= Task item =
Pictures excluded, reproduce exactly the lines below from the one with "You are a GUI" through the one with "HOME (131, 265)", both included.

= Material shown =

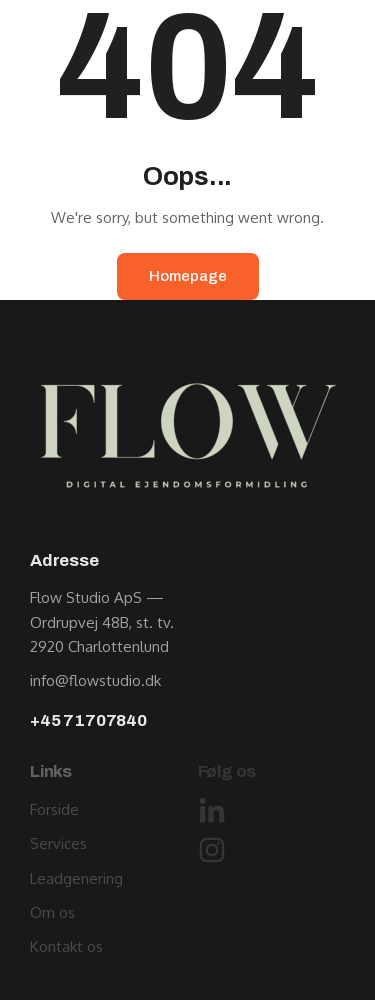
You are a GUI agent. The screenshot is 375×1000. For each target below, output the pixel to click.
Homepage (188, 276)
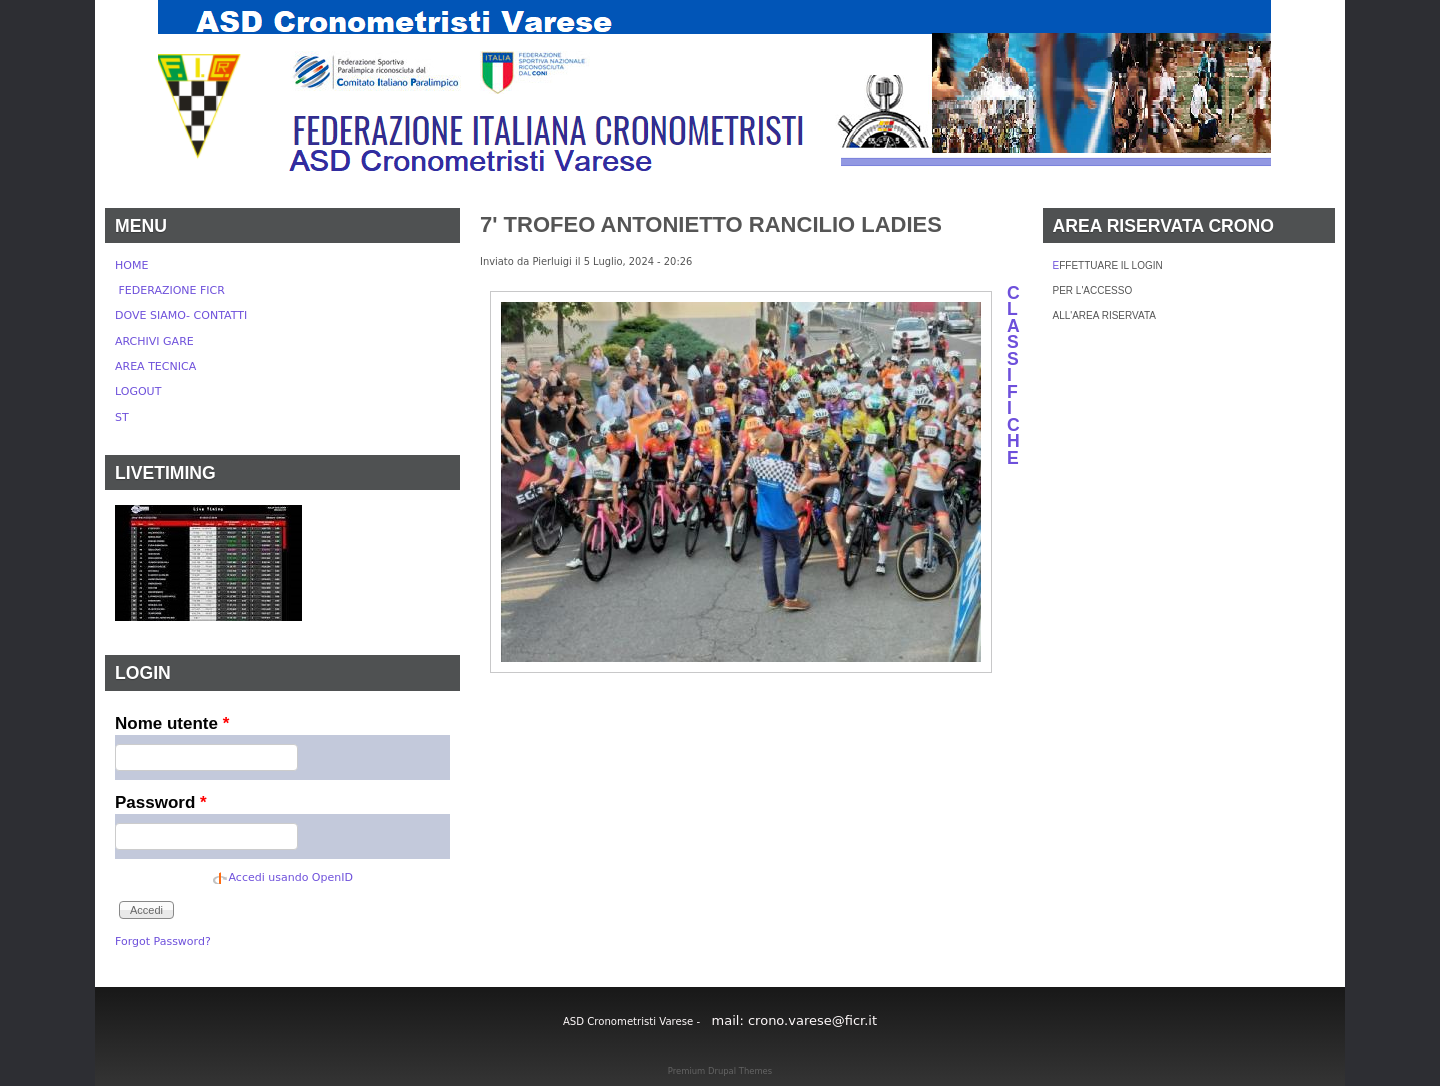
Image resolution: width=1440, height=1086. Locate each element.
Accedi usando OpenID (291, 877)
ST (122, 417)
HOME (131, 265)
...
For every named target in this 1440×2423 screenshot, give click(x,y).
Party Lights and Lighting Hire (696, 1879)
* * *
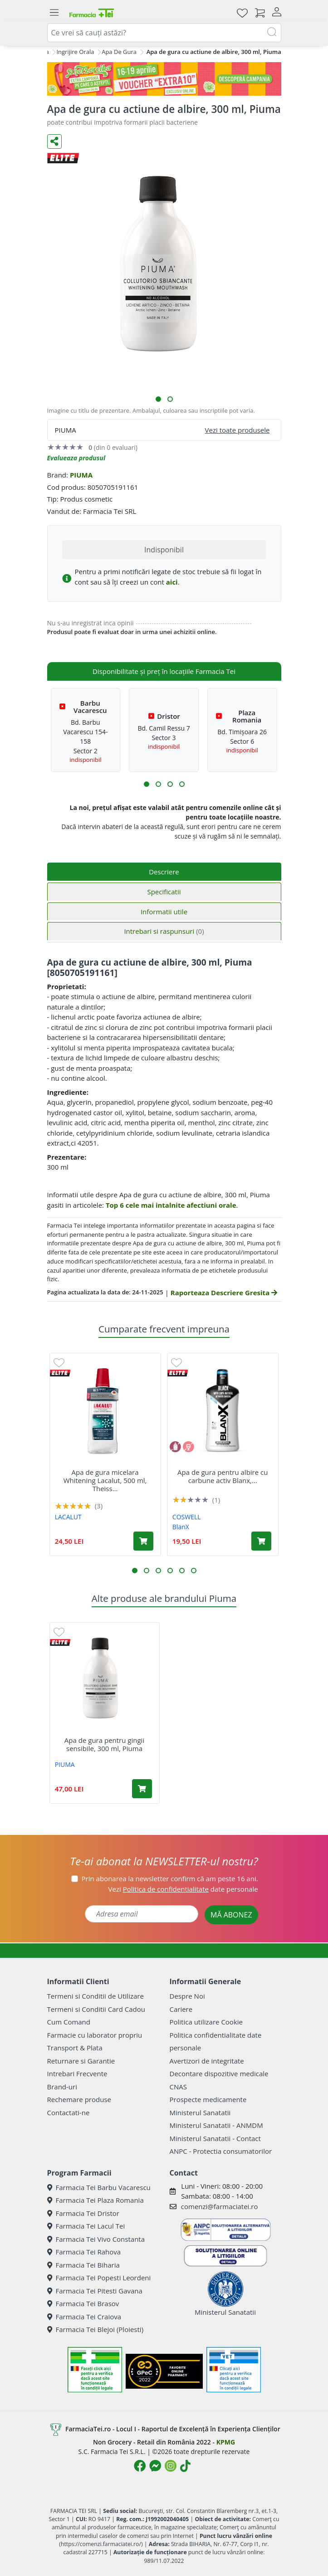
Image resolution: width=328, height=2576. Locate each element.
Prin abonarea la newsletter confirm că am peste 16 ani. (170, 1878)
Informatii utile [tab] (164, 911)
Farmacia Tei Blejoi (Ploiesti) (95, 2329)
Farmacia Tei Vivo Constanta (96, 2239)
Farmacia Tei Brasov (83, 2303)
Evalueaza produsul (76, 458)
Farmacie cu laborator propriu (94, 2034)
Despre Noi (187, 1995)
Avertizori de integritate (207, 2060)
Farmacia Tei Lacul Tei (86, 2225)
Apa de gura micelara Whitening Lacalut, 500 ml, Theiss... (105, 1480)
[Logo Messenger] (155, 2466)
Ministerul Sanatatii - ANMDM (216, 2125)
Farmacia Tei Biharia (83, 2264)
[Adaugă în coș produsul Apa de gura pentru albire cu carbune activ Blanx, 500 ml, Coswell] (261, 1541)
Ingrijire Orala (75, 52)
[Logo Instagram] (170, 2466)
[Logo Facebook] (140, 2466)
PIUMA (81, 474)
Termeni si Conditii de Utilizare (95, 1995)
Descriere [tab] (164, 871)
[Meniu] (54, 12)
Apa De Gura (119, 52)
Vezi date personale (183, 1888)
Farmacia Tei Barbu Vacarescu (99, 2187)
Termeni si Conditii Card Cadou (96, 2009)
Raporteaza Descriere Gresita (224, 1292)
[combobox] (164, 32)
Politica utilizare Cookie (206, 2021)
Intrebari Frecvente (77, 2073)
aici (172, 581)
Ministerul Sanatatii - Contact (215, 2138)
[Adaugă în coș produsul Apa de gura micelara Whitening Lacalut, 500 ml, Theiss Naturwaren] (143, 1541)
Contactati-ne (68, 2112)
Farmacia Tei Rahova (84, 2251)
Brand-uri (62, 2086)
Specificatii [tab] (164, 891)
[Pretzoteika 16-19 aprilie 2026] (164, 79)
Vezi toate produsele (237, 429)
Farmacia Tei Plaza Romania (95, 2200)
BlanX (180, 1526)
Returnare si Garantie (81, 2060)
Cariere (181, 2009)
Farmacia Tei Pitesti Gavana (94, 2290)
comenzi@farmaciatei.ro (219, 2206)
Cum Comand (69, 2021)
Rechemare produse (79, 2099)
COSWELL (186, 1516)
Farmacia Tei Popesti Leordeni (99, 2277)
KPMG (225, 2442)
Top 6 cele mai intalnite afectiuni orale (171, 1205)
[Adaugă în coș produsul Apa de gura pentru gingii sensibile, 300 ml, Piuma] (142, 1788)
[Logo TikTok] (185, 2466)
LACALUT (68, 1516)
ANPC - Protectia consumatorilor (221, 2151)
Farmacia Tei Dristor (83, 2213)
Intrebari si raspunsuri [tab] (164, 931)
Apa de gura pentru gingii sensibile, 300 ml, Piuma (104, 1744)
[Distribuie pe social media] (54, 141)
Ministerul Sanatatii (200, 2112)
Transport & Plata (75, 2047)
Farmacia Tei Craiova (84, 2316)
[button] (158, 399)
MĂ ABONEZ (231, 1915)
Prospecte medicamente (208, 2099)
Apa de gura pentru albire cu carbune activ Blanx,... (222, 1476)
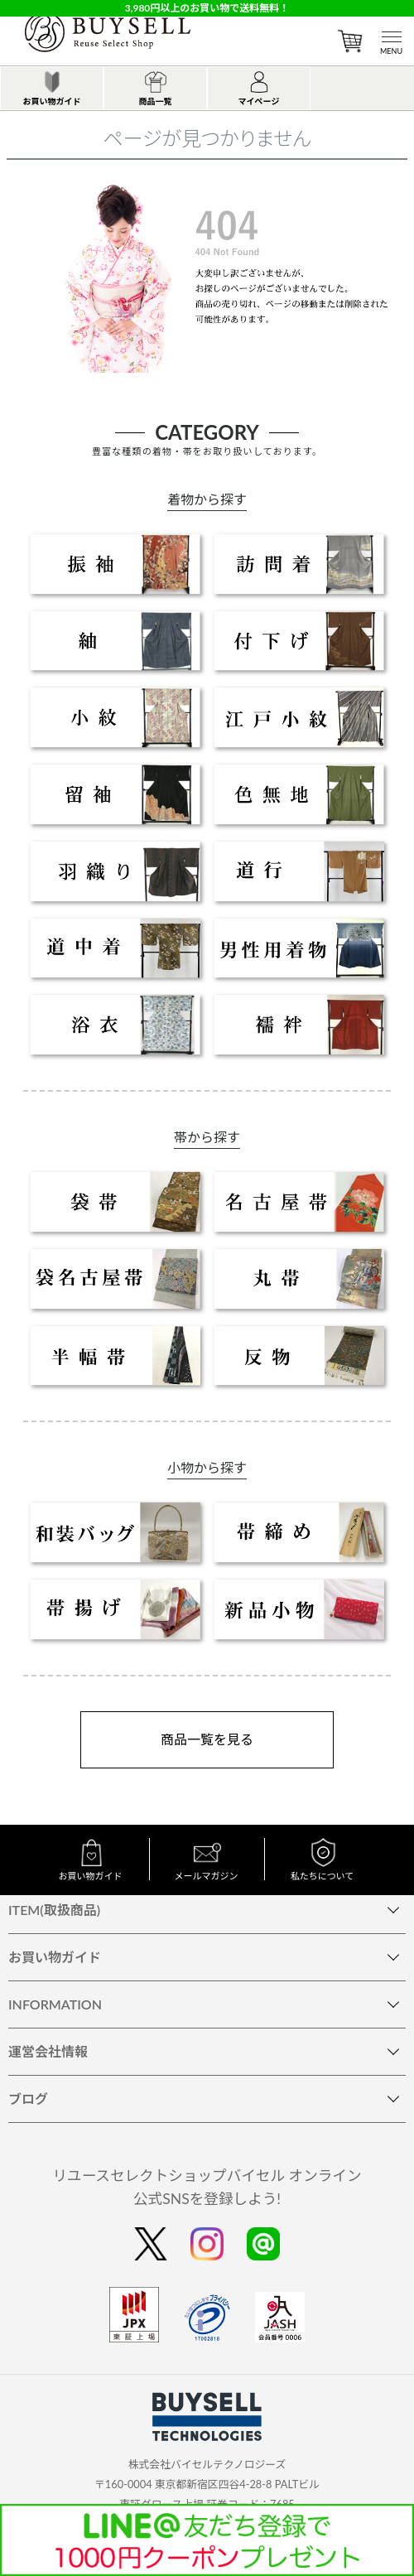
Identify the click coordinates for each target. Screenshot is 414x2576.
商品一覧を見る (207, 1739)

= Solved problem =
You are a GUI agent. The screenshot is 375×1000. For each target below, output the pixel to click.
Homepage (188, 276)
Image resolution: width=1440, height=1086. Locate each element.
Accedi usando OpenID (291, 877)
ST (122, 417)
HOME (131, 265)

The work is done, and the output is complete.